The sample_type
parameter in XGBoost’s Dart Booster controls how dropped trees are selected during the model training process.
There are two options for this parameter:
'uniform'
(default): Dropped trees are selected uniformly at random. Each tree has an equal probability of being dropped.'weighted'
: Dropped trees are selected in proportion to their weights. Trees with higher weights are more likely to be dropped.
The choice of sample_type
can impact the model’s performance and generalization ability.
Let’s demonstrate this using a synthetic multiclass classification dataset:
from sklearn.datasets import make_classification
from sklearn.model_selection import train_test_split
from xgboost import XGBClassifier
from sklearn.metrics import accuracy_score
# Generate a synthetic multiclass classification dataset
X, y = make_classification(n_samples=1000, n_classes=3, n_informative=3, n_redundant=1,
n_features=5, random_state=42)
# Split data into train and test sets
X_train, X_test, y_train, y_test = train_test_split(X, y, test_size=0.2, random_state=42)
# Initialize two XGBClassifier models with different sample_type settings
model_uniform = XGBClassifier(booster='dart', sample_type='uniform', rate_drop=0.1,
skip_drop=0.5, random_state=42)
model_weighted = XGBClassifier(booster='dart', sample_type='weighted', rate_drop=0.1,
skip_drop=0.5, random_state=42)
# Train the models
model_uniform.fit(X_train, y_train)
model_weighted.fit(X_train, y_train)
# Make predictions on test set
pred_uniform = model_uniform.predict(X_test)
pred_weighted = model_weighted.predict(X_test)
# Calculate accuracy scores
acc_uniform = accuracy_score(y_test, pred_uniform)
acc_weighted = accuracy_score(y_test, pred_weighted)

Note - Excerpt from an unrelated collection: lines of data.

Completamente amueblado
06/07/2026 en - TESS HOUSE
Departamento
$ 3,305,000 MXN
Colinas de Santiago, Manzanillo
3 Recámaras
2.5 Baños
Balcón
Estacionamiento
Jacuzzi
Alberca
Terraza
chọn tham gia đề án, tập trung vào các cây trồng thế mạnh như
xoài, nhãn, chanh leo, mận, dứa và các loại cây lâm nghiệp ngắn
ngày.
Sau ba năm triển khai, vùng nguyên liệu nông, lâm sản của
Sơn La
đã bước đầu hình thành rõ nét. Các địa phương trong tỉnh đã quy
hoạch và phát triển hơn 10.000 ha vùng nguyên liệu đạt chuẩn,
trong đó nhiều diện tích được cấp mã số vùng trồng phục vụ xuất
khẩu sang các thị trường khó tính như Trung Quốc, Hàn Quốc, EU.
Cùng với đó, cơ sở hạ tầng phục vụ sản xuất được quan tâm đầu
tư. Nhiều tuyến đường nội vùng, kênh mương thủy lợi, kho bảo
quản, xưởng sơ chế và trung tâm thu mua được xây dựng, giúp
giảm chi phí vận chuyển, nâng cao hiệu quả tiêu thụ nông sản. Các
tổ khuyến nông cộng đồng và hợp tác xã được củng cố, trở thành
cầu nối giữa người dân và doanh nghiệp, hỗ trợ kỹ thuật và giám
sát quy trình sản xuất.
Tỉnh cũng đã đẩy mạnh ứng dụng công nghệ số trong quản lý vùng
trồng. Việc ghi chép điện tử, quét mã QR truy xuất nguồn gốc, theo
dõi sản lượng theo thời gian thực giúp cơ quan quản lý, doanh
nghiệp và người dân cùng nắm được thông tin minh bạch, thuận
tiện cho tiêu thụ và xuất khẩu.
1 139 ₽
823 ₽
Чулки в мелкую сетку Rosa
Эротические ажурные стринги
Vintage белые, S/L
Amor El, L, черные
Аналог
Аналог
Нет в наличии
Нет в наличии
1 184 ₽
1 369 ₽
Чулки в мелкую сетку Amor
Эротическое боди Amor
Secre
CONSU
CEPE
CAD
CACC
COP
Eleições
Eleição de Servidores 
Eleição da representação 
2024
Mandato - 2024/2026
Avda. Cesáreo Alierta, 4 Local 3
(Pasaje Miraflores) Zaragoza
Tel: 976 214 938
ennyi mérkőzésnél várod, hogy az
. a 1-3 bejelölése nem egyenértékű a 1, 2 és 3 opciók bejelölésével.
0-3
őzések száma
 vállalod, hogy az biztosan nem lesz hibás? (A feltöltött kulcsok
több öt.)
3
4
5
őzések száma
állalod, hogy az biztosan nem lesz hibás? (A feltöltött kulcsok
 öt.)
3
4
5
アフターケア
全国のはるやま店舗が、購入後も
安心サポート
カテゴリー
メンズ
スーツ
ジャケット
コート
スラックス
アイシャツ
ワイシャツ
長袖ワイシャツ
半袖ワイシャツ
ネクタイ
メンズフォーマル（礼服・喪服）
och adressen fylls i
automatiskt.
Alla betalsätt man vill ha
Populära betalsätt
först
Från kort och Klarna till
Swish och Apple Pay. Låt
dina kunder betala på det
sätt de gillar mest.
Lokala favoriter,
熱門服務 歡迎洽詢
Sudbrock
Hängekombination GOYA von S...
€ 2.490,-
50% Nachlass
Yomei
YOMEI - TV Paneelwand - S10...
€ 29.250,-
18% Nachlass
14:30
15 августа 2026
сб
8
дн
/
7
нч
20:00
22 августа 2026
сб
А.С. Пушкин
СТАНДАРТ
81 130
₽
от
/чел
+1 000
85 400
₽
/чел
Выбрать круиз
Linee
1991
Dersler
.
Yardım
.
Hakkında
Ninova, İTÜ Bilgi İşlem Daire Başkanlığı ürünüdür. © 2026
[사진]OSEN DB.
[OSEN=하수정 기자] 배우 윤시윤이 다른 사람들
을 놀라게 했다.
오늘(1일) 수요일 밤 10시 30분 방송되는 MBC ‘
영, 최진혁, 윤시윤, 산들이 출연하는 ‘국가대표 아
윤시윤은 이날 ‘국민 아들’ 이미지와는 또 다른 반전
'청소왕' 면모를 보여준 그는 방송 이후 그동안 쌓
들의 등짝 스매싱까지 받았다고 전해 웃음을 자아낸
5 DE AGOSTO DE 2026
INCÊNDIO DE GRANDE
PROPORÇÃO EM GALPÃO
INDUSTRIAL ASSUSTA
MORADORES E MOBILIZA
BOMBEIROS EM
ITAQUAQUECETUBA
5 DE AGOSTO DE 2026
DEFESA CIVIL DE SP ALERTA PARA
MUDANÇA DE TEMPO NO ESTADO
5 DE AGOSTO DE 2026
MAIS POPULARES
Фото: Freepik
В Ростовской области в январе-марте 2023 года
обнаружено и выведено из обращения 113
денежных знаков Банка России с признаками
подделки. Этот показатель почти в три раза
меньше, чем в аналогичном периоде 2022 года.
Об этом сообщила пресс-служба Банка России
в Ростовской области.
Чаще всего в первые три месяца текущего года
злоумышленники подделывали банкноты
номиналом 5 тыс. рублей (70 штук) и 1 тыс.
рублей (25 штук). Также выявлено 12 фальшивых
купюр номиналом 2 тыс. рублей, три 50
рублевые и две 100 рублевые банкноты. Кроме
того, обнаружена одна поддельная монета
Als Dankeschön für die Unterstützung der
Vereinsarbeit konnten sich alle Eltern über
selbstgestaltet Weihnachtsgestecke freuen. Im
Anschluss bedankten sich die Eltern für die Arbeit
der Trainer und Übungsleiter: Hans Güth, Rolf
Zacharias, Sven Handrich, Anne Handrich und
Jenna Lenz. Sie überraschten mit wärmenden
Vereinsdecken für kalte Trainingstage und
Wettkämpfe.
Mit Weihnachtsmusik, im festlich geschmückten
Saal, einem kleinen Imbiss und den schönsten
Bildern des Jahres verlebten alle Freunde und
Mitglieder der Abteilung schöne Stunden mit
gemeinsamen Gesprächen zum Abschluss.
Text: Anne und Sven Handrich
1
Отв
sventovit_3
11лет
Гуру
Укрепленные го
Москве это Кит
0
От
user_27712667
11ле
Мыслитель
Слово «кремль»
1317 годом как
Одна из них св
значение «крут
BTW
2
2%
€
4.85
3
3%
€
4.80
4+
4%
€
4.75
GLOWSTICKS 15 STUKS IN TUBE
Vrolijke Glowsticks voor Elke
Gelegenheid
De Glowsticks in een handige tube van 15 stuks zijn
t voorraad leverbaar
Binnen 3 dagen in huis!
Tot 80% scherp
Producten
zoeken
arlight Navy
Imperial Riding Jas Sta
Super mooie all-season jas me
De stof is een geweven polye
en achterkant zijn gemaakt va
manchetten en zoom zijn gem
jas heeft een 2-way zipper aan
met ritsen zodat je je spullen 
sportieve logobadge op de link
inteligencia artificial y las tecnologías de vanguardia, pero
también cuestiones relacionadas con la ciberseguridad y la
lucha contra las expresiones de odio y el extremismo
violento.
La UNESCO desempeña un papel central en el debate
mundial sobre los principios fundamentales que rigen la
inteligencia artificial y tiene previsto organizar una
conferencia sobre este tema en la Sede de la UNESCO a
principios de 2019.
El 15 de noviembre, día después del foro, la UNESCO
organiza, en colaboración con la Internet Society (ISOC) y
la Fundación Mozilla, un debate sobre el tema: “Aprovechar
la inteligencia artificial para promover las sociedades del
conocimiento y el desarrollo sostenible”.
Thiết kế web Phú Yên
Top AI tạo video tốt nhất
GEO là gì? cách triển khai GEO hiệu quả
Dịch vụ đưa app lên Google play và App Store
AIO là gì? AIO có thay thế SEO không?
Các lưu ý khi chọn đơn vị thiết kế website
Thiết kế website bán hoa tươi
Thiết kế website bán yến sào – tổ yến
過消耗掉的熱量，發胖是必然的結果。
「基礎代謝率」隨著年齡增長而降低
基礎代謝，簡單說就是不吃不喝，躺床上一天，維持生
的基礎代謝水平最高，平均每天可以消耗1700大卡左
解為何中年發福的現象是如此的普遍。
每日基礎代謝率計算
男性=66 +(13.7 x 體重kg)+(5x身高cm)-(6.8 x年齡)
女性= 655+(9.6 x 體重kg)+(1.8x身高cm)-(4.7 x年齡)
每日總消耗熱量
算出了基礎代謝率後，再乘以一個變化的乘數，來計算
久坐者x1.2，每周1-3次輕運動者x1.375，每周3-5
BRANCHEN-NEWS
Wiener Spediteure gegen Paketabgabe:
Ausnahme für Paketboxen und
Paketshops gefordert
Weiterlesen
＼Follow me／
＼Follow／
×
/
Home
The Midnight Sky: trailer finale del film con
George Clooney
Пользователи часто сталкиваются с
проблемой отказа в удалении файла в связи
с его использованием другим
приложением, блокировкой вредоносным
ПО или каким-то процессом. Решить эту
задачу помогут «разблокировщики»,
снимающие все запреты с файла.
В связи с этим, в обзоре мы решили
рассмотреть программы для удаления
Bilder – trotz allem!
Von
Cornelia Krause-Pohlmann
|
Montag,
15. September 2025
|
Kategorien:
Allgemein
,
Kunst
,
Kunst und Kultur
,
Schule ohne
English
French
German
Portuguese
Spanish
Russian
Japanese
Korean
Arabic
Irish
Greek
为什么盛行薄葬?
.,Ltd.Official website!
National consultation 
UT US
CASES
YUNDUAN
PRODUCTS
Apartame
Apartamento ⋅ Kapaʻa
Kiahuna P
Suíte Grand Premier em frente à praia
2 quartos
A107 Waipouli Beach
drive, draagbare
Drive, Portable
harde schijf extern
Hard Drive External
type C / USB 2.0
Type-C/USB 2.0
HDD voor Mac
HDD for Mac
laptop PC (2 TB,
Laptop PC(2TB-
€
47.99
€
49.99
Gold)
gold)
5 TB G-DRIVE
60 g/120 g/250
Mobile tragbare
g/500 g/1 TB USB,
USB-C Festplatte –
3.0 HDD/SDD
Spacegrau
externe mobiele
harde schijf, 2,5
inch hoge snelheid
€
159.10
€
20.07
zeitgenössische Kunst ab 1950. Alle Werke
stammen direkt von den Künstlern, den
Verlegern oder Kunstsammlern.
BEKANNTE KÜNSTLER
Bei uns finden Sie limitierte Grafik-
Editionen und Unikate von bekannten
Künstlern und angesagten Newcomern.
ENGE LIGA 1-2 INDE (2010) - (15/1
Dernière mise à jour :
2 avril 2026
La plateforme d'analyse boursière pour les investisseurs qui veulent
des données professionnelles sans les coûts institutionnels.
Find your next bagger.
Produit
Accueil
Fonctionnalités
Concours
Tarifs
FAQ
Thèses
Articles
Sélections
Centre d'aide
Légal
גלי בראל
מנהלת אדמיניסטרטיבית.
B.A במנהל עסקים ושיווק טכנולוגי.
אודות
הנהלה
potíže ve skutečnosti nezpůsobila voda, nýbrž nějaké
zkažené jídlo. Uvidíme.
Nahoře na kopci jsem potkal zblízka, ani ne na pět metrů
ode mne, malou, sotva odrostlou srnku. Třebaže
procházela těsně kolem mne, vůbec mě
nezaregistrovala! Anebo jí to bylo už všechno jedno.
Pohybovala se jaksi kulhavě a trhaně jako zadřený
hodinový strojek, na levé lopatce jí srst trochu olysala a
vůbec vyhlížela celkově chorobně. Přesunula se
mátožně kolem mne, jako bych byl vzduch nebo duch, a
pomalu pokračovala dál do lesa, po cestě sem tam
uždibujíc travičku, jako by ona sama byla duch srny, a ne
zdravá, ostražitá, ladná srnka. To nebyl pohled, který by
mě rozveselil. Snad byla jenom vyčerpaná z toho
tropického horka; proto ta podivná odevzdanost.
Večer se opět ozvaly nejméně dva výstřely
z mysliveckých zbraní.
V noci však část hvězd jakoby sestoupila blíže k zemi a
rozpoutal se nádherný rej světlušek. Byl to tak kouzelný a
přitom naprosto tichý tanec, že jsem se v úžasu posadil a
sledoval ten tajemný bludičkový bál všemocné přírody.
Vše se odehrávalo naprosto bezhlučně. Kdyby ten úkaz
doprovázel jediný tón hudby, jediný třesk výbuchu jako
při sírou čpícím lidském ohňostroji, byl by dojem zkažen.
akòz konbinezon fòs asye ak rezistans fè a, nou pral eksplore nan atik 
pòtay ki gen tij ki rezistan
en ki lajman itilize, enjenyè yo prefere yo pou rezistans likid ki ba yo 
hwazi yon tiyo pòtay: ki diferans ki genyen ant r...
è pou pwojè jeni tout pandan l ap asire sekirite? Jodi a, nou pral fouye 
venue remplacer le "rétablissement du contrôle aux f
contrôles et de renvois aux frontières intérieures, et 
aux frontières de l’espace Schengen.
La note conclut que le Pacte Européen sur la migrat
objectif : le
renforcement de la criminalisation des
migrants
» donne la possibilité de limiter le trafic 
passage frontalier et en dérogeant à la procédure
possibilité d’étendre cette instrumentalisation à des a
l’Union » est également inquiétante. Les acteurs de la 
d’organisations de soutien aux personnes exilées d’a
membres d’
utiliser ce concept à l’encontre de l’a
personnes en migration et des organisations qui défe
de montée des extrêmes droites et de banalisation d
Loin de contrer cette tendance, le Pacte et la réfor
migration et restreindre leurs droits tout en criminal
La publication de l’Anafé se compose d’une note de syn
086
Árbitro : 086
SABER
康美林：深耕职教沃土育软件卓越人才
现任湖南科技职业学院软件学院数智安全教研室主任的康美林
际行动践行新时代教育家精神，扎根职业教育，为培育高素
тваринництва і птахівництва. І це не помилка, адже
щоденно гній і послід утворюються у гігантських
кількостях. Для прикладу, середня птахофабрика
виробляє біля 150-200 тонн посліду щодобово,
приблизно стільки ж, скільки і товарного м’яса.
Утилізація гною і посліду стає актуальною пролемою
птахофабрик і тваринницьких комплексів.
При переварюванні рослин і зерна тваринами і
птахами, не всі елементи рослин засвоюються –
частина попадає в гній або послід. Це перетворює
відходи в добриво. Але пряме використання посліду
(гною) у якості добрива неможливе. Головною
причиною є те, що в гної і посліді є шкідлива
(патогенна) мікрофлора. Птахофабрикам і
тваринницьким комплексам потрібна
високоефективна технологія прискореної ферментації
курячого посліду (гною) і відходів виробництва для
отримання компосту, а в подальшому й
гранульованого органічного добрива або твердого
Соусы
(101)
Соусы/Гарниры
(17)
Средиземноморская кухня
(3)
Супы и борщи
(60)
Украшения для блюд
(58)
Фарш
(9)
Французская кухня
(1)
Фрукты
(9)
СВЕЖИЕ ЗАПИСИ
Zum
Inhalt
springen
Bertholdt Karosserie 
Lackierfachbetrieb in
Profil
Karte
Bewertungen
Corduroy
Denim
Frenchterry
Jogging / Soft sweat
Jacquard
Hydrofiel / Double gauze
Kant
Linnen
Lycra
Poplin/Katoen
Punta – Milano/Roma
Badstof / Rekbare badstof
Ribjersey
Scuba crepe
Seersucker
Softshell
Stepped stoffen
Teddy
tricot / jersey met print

print(f"Accuracy (sample_type='uniform'): {acc_uniform:.4f}")
print(f"Accuracy (sample_type='weighted'): {acc_weighted:.4f}")
In this example, we generate a synthetic multiclass classification dataset using scikit-learn’s make_classification()
function. We then split the data into training and testing sets.
Next, we initialize two XGBClassifier
models with the Dart Booster, setting sample_type='uniform'
for one model and sample_type='weighted'
for the other. We keep the other hyperparameters the same for both models.
We train both models on the same training data using the fit()
method, make predictions on the test set using predict()
, and calculate the accuracy scores using scikit-learn’s accuracy_score()
function.
Finally, we print the accuracy scores for both models to compare their performance.
By running this example and comparing the accuracy scores, you can see how the choice of sample_type
affects the model’s performance for this specific dataset. Experiment with different datasets and hyperparameter settings to gain a better understanding of when to use 'uniform'
or 'weighted'
sampling in your XGBoost Dart Booster models.